→ ACTIVITY
Please reproduce, exactly as given, the lines running from the start of the data to the line containing "or ejemplo, mediante contenidos educativos", inclusive, and omit the pictures.
Segment Start: RECORDS FOR THIS TASK
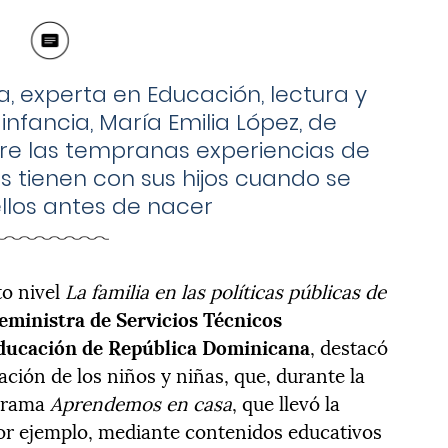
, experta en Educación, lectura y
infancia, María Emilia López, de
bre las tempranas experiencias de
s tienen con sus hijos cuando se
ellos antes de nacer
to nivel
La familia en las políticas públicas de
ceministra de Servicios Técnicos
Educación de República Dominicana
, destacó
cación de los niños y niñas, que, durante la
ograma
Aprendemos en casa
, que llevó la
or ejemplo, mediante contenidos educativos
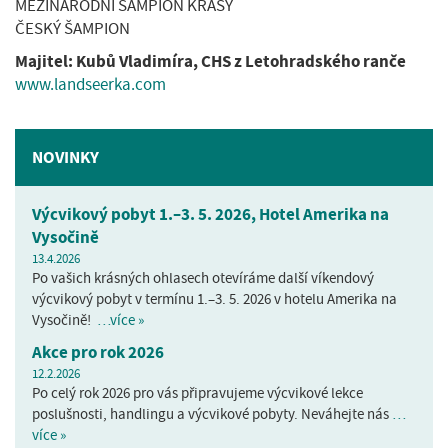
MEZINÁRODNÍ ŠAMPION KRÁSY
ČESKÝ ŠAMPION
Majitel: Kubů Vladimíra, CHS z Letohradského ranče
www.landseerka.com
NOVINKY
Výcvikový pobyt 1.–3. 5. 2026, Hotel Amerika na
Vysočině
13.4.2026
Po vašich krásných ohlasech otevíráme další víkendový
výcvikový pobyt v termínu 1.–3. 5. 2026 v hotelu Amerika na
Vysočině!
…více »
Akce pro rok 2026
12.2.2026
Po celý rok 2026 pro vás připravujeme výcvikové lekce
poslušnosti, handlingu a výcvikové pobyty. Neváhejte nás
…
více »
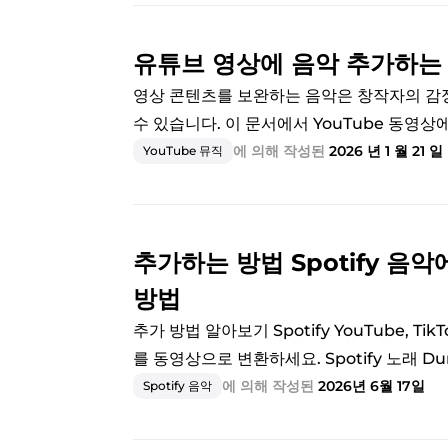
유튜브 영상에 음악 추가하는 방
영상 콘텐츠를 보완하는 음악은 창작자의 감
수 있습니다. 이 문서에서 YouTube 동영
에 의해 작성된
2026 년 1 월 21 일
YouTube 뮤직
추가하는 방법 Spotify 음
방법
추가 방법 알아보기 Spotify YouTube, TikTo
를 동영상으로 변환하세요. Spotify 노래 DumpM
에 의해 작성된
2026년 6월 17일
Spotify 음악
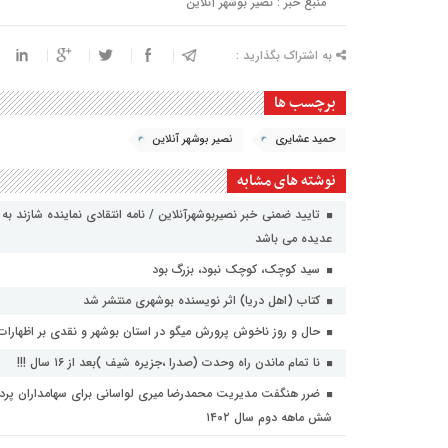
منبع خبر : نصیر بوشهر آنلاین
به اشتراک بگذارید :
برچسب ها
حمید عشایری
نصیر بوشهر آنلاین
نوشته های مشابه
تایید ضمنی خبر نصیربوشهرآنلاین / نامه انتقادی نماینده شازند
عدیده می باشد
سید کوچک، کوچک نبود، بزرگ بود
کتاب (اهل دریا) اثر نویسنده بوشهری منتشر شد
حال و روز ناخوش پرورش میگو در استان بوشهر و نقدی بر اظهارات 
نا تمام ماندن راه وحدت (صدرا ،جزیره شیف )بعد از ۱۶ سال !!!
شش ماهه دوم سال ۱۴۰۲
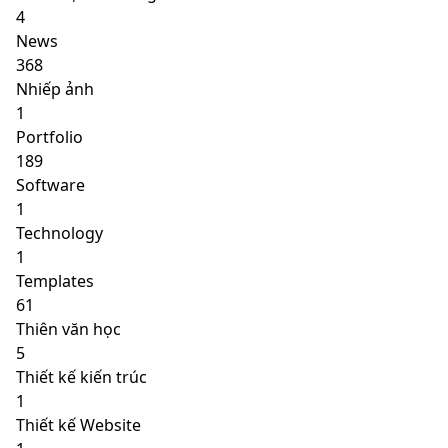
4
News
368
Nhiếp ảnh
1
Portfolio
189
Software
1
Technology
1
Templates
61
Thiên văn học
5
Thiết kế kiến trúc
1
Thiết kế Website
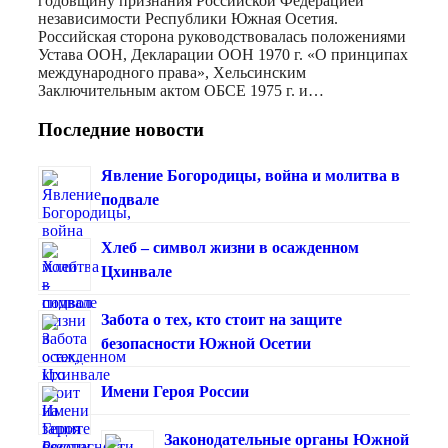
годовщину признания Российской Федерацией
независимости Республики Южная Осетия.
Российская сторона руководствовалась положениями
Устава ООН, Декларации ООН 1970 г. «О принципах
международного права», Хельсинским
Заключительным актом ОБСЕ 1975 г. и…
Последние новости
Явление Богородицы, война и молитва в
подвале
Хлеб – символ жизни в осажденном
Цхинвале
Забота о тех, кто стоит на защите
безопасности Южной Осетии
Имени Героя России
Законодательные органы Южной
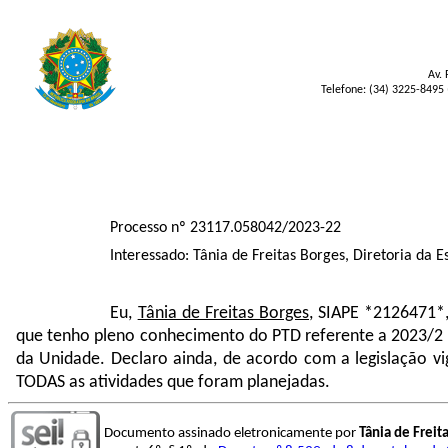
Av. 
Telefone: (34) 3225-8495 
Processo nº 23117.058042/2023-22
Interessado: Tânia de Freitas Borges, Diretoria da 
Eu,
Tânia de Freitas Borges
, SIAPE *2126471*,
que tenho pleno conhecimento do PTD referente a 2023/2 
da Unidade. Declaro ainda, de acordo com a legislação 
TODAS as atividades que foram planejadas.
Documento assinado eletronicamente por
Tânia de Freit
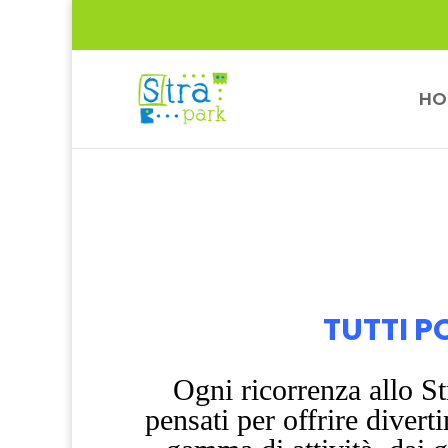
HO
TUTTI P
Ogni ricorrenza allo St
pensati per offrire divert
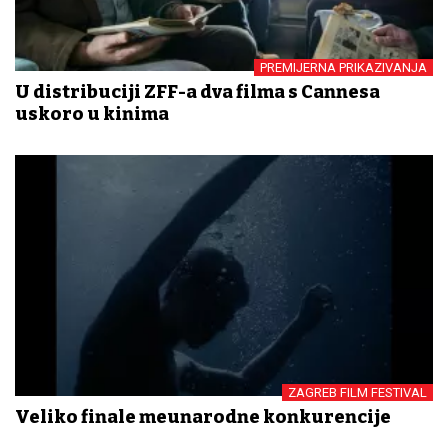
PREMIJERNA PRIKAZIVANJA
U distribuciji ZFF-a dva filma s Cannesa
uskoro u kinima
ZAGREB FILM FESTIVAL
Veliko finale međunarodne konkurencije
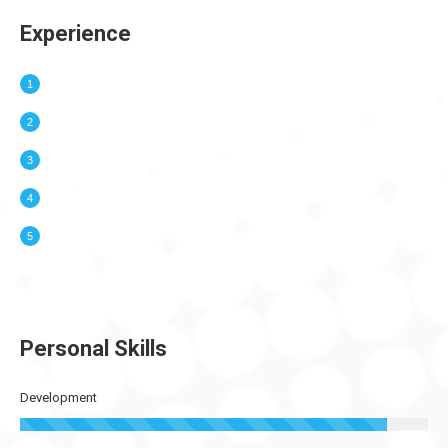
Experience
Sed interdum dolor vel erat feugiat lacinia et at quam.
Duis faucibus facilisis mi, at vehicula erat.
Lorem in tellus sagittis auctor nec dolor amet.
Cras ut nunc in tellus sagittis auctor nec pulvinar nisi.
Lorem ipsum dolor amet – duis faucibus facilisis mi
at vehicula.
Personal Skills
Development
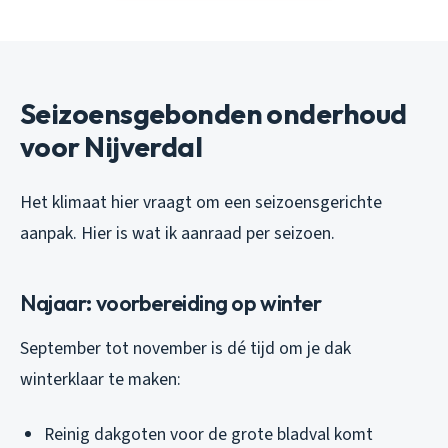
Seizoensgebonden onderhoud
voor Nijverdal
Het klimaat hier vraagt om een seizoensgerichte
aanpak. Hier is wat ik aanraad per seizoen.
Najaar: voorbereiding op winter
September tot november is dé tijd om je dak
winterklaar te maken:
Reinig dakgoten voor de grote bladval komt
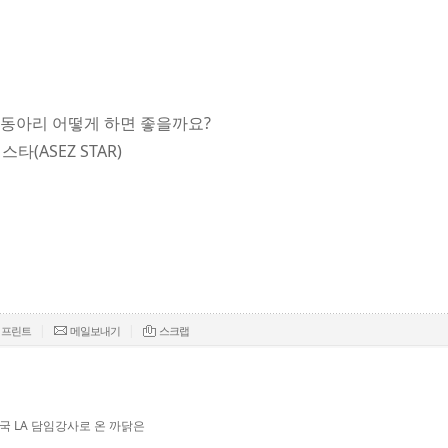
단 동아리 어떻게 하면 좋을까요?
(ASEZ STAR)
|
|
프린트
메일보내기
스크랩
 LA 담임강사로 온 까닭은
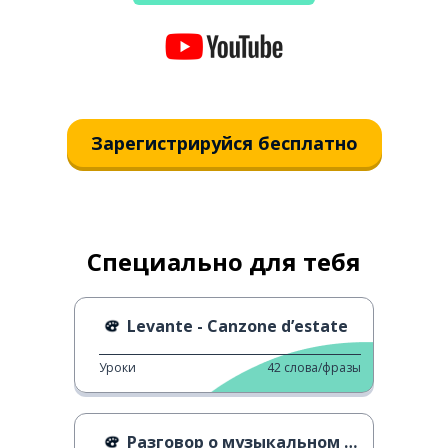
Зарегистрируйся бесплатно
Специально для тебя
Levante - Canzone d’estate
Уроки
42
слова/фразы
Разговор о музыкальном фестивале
Segment End: RECORDS FOR THIS TASK
→ PROBLEM SOLUTION
, experta en Educación, lectura y
infancia, María Emilia López, de
bre las tempranas experiencias de
s tienen con sus hijos cuando se
ellos antes de nacer
to nivel
La familia en las políticas públicas de
ceministra de Servicios Técnicos
Educación de República Dominicana
, destacó
cación de los niños y niñas, que, durante la
ograma
Aprendemos en casa
, que llevó la
or ejemplo, mediante contenidos educativos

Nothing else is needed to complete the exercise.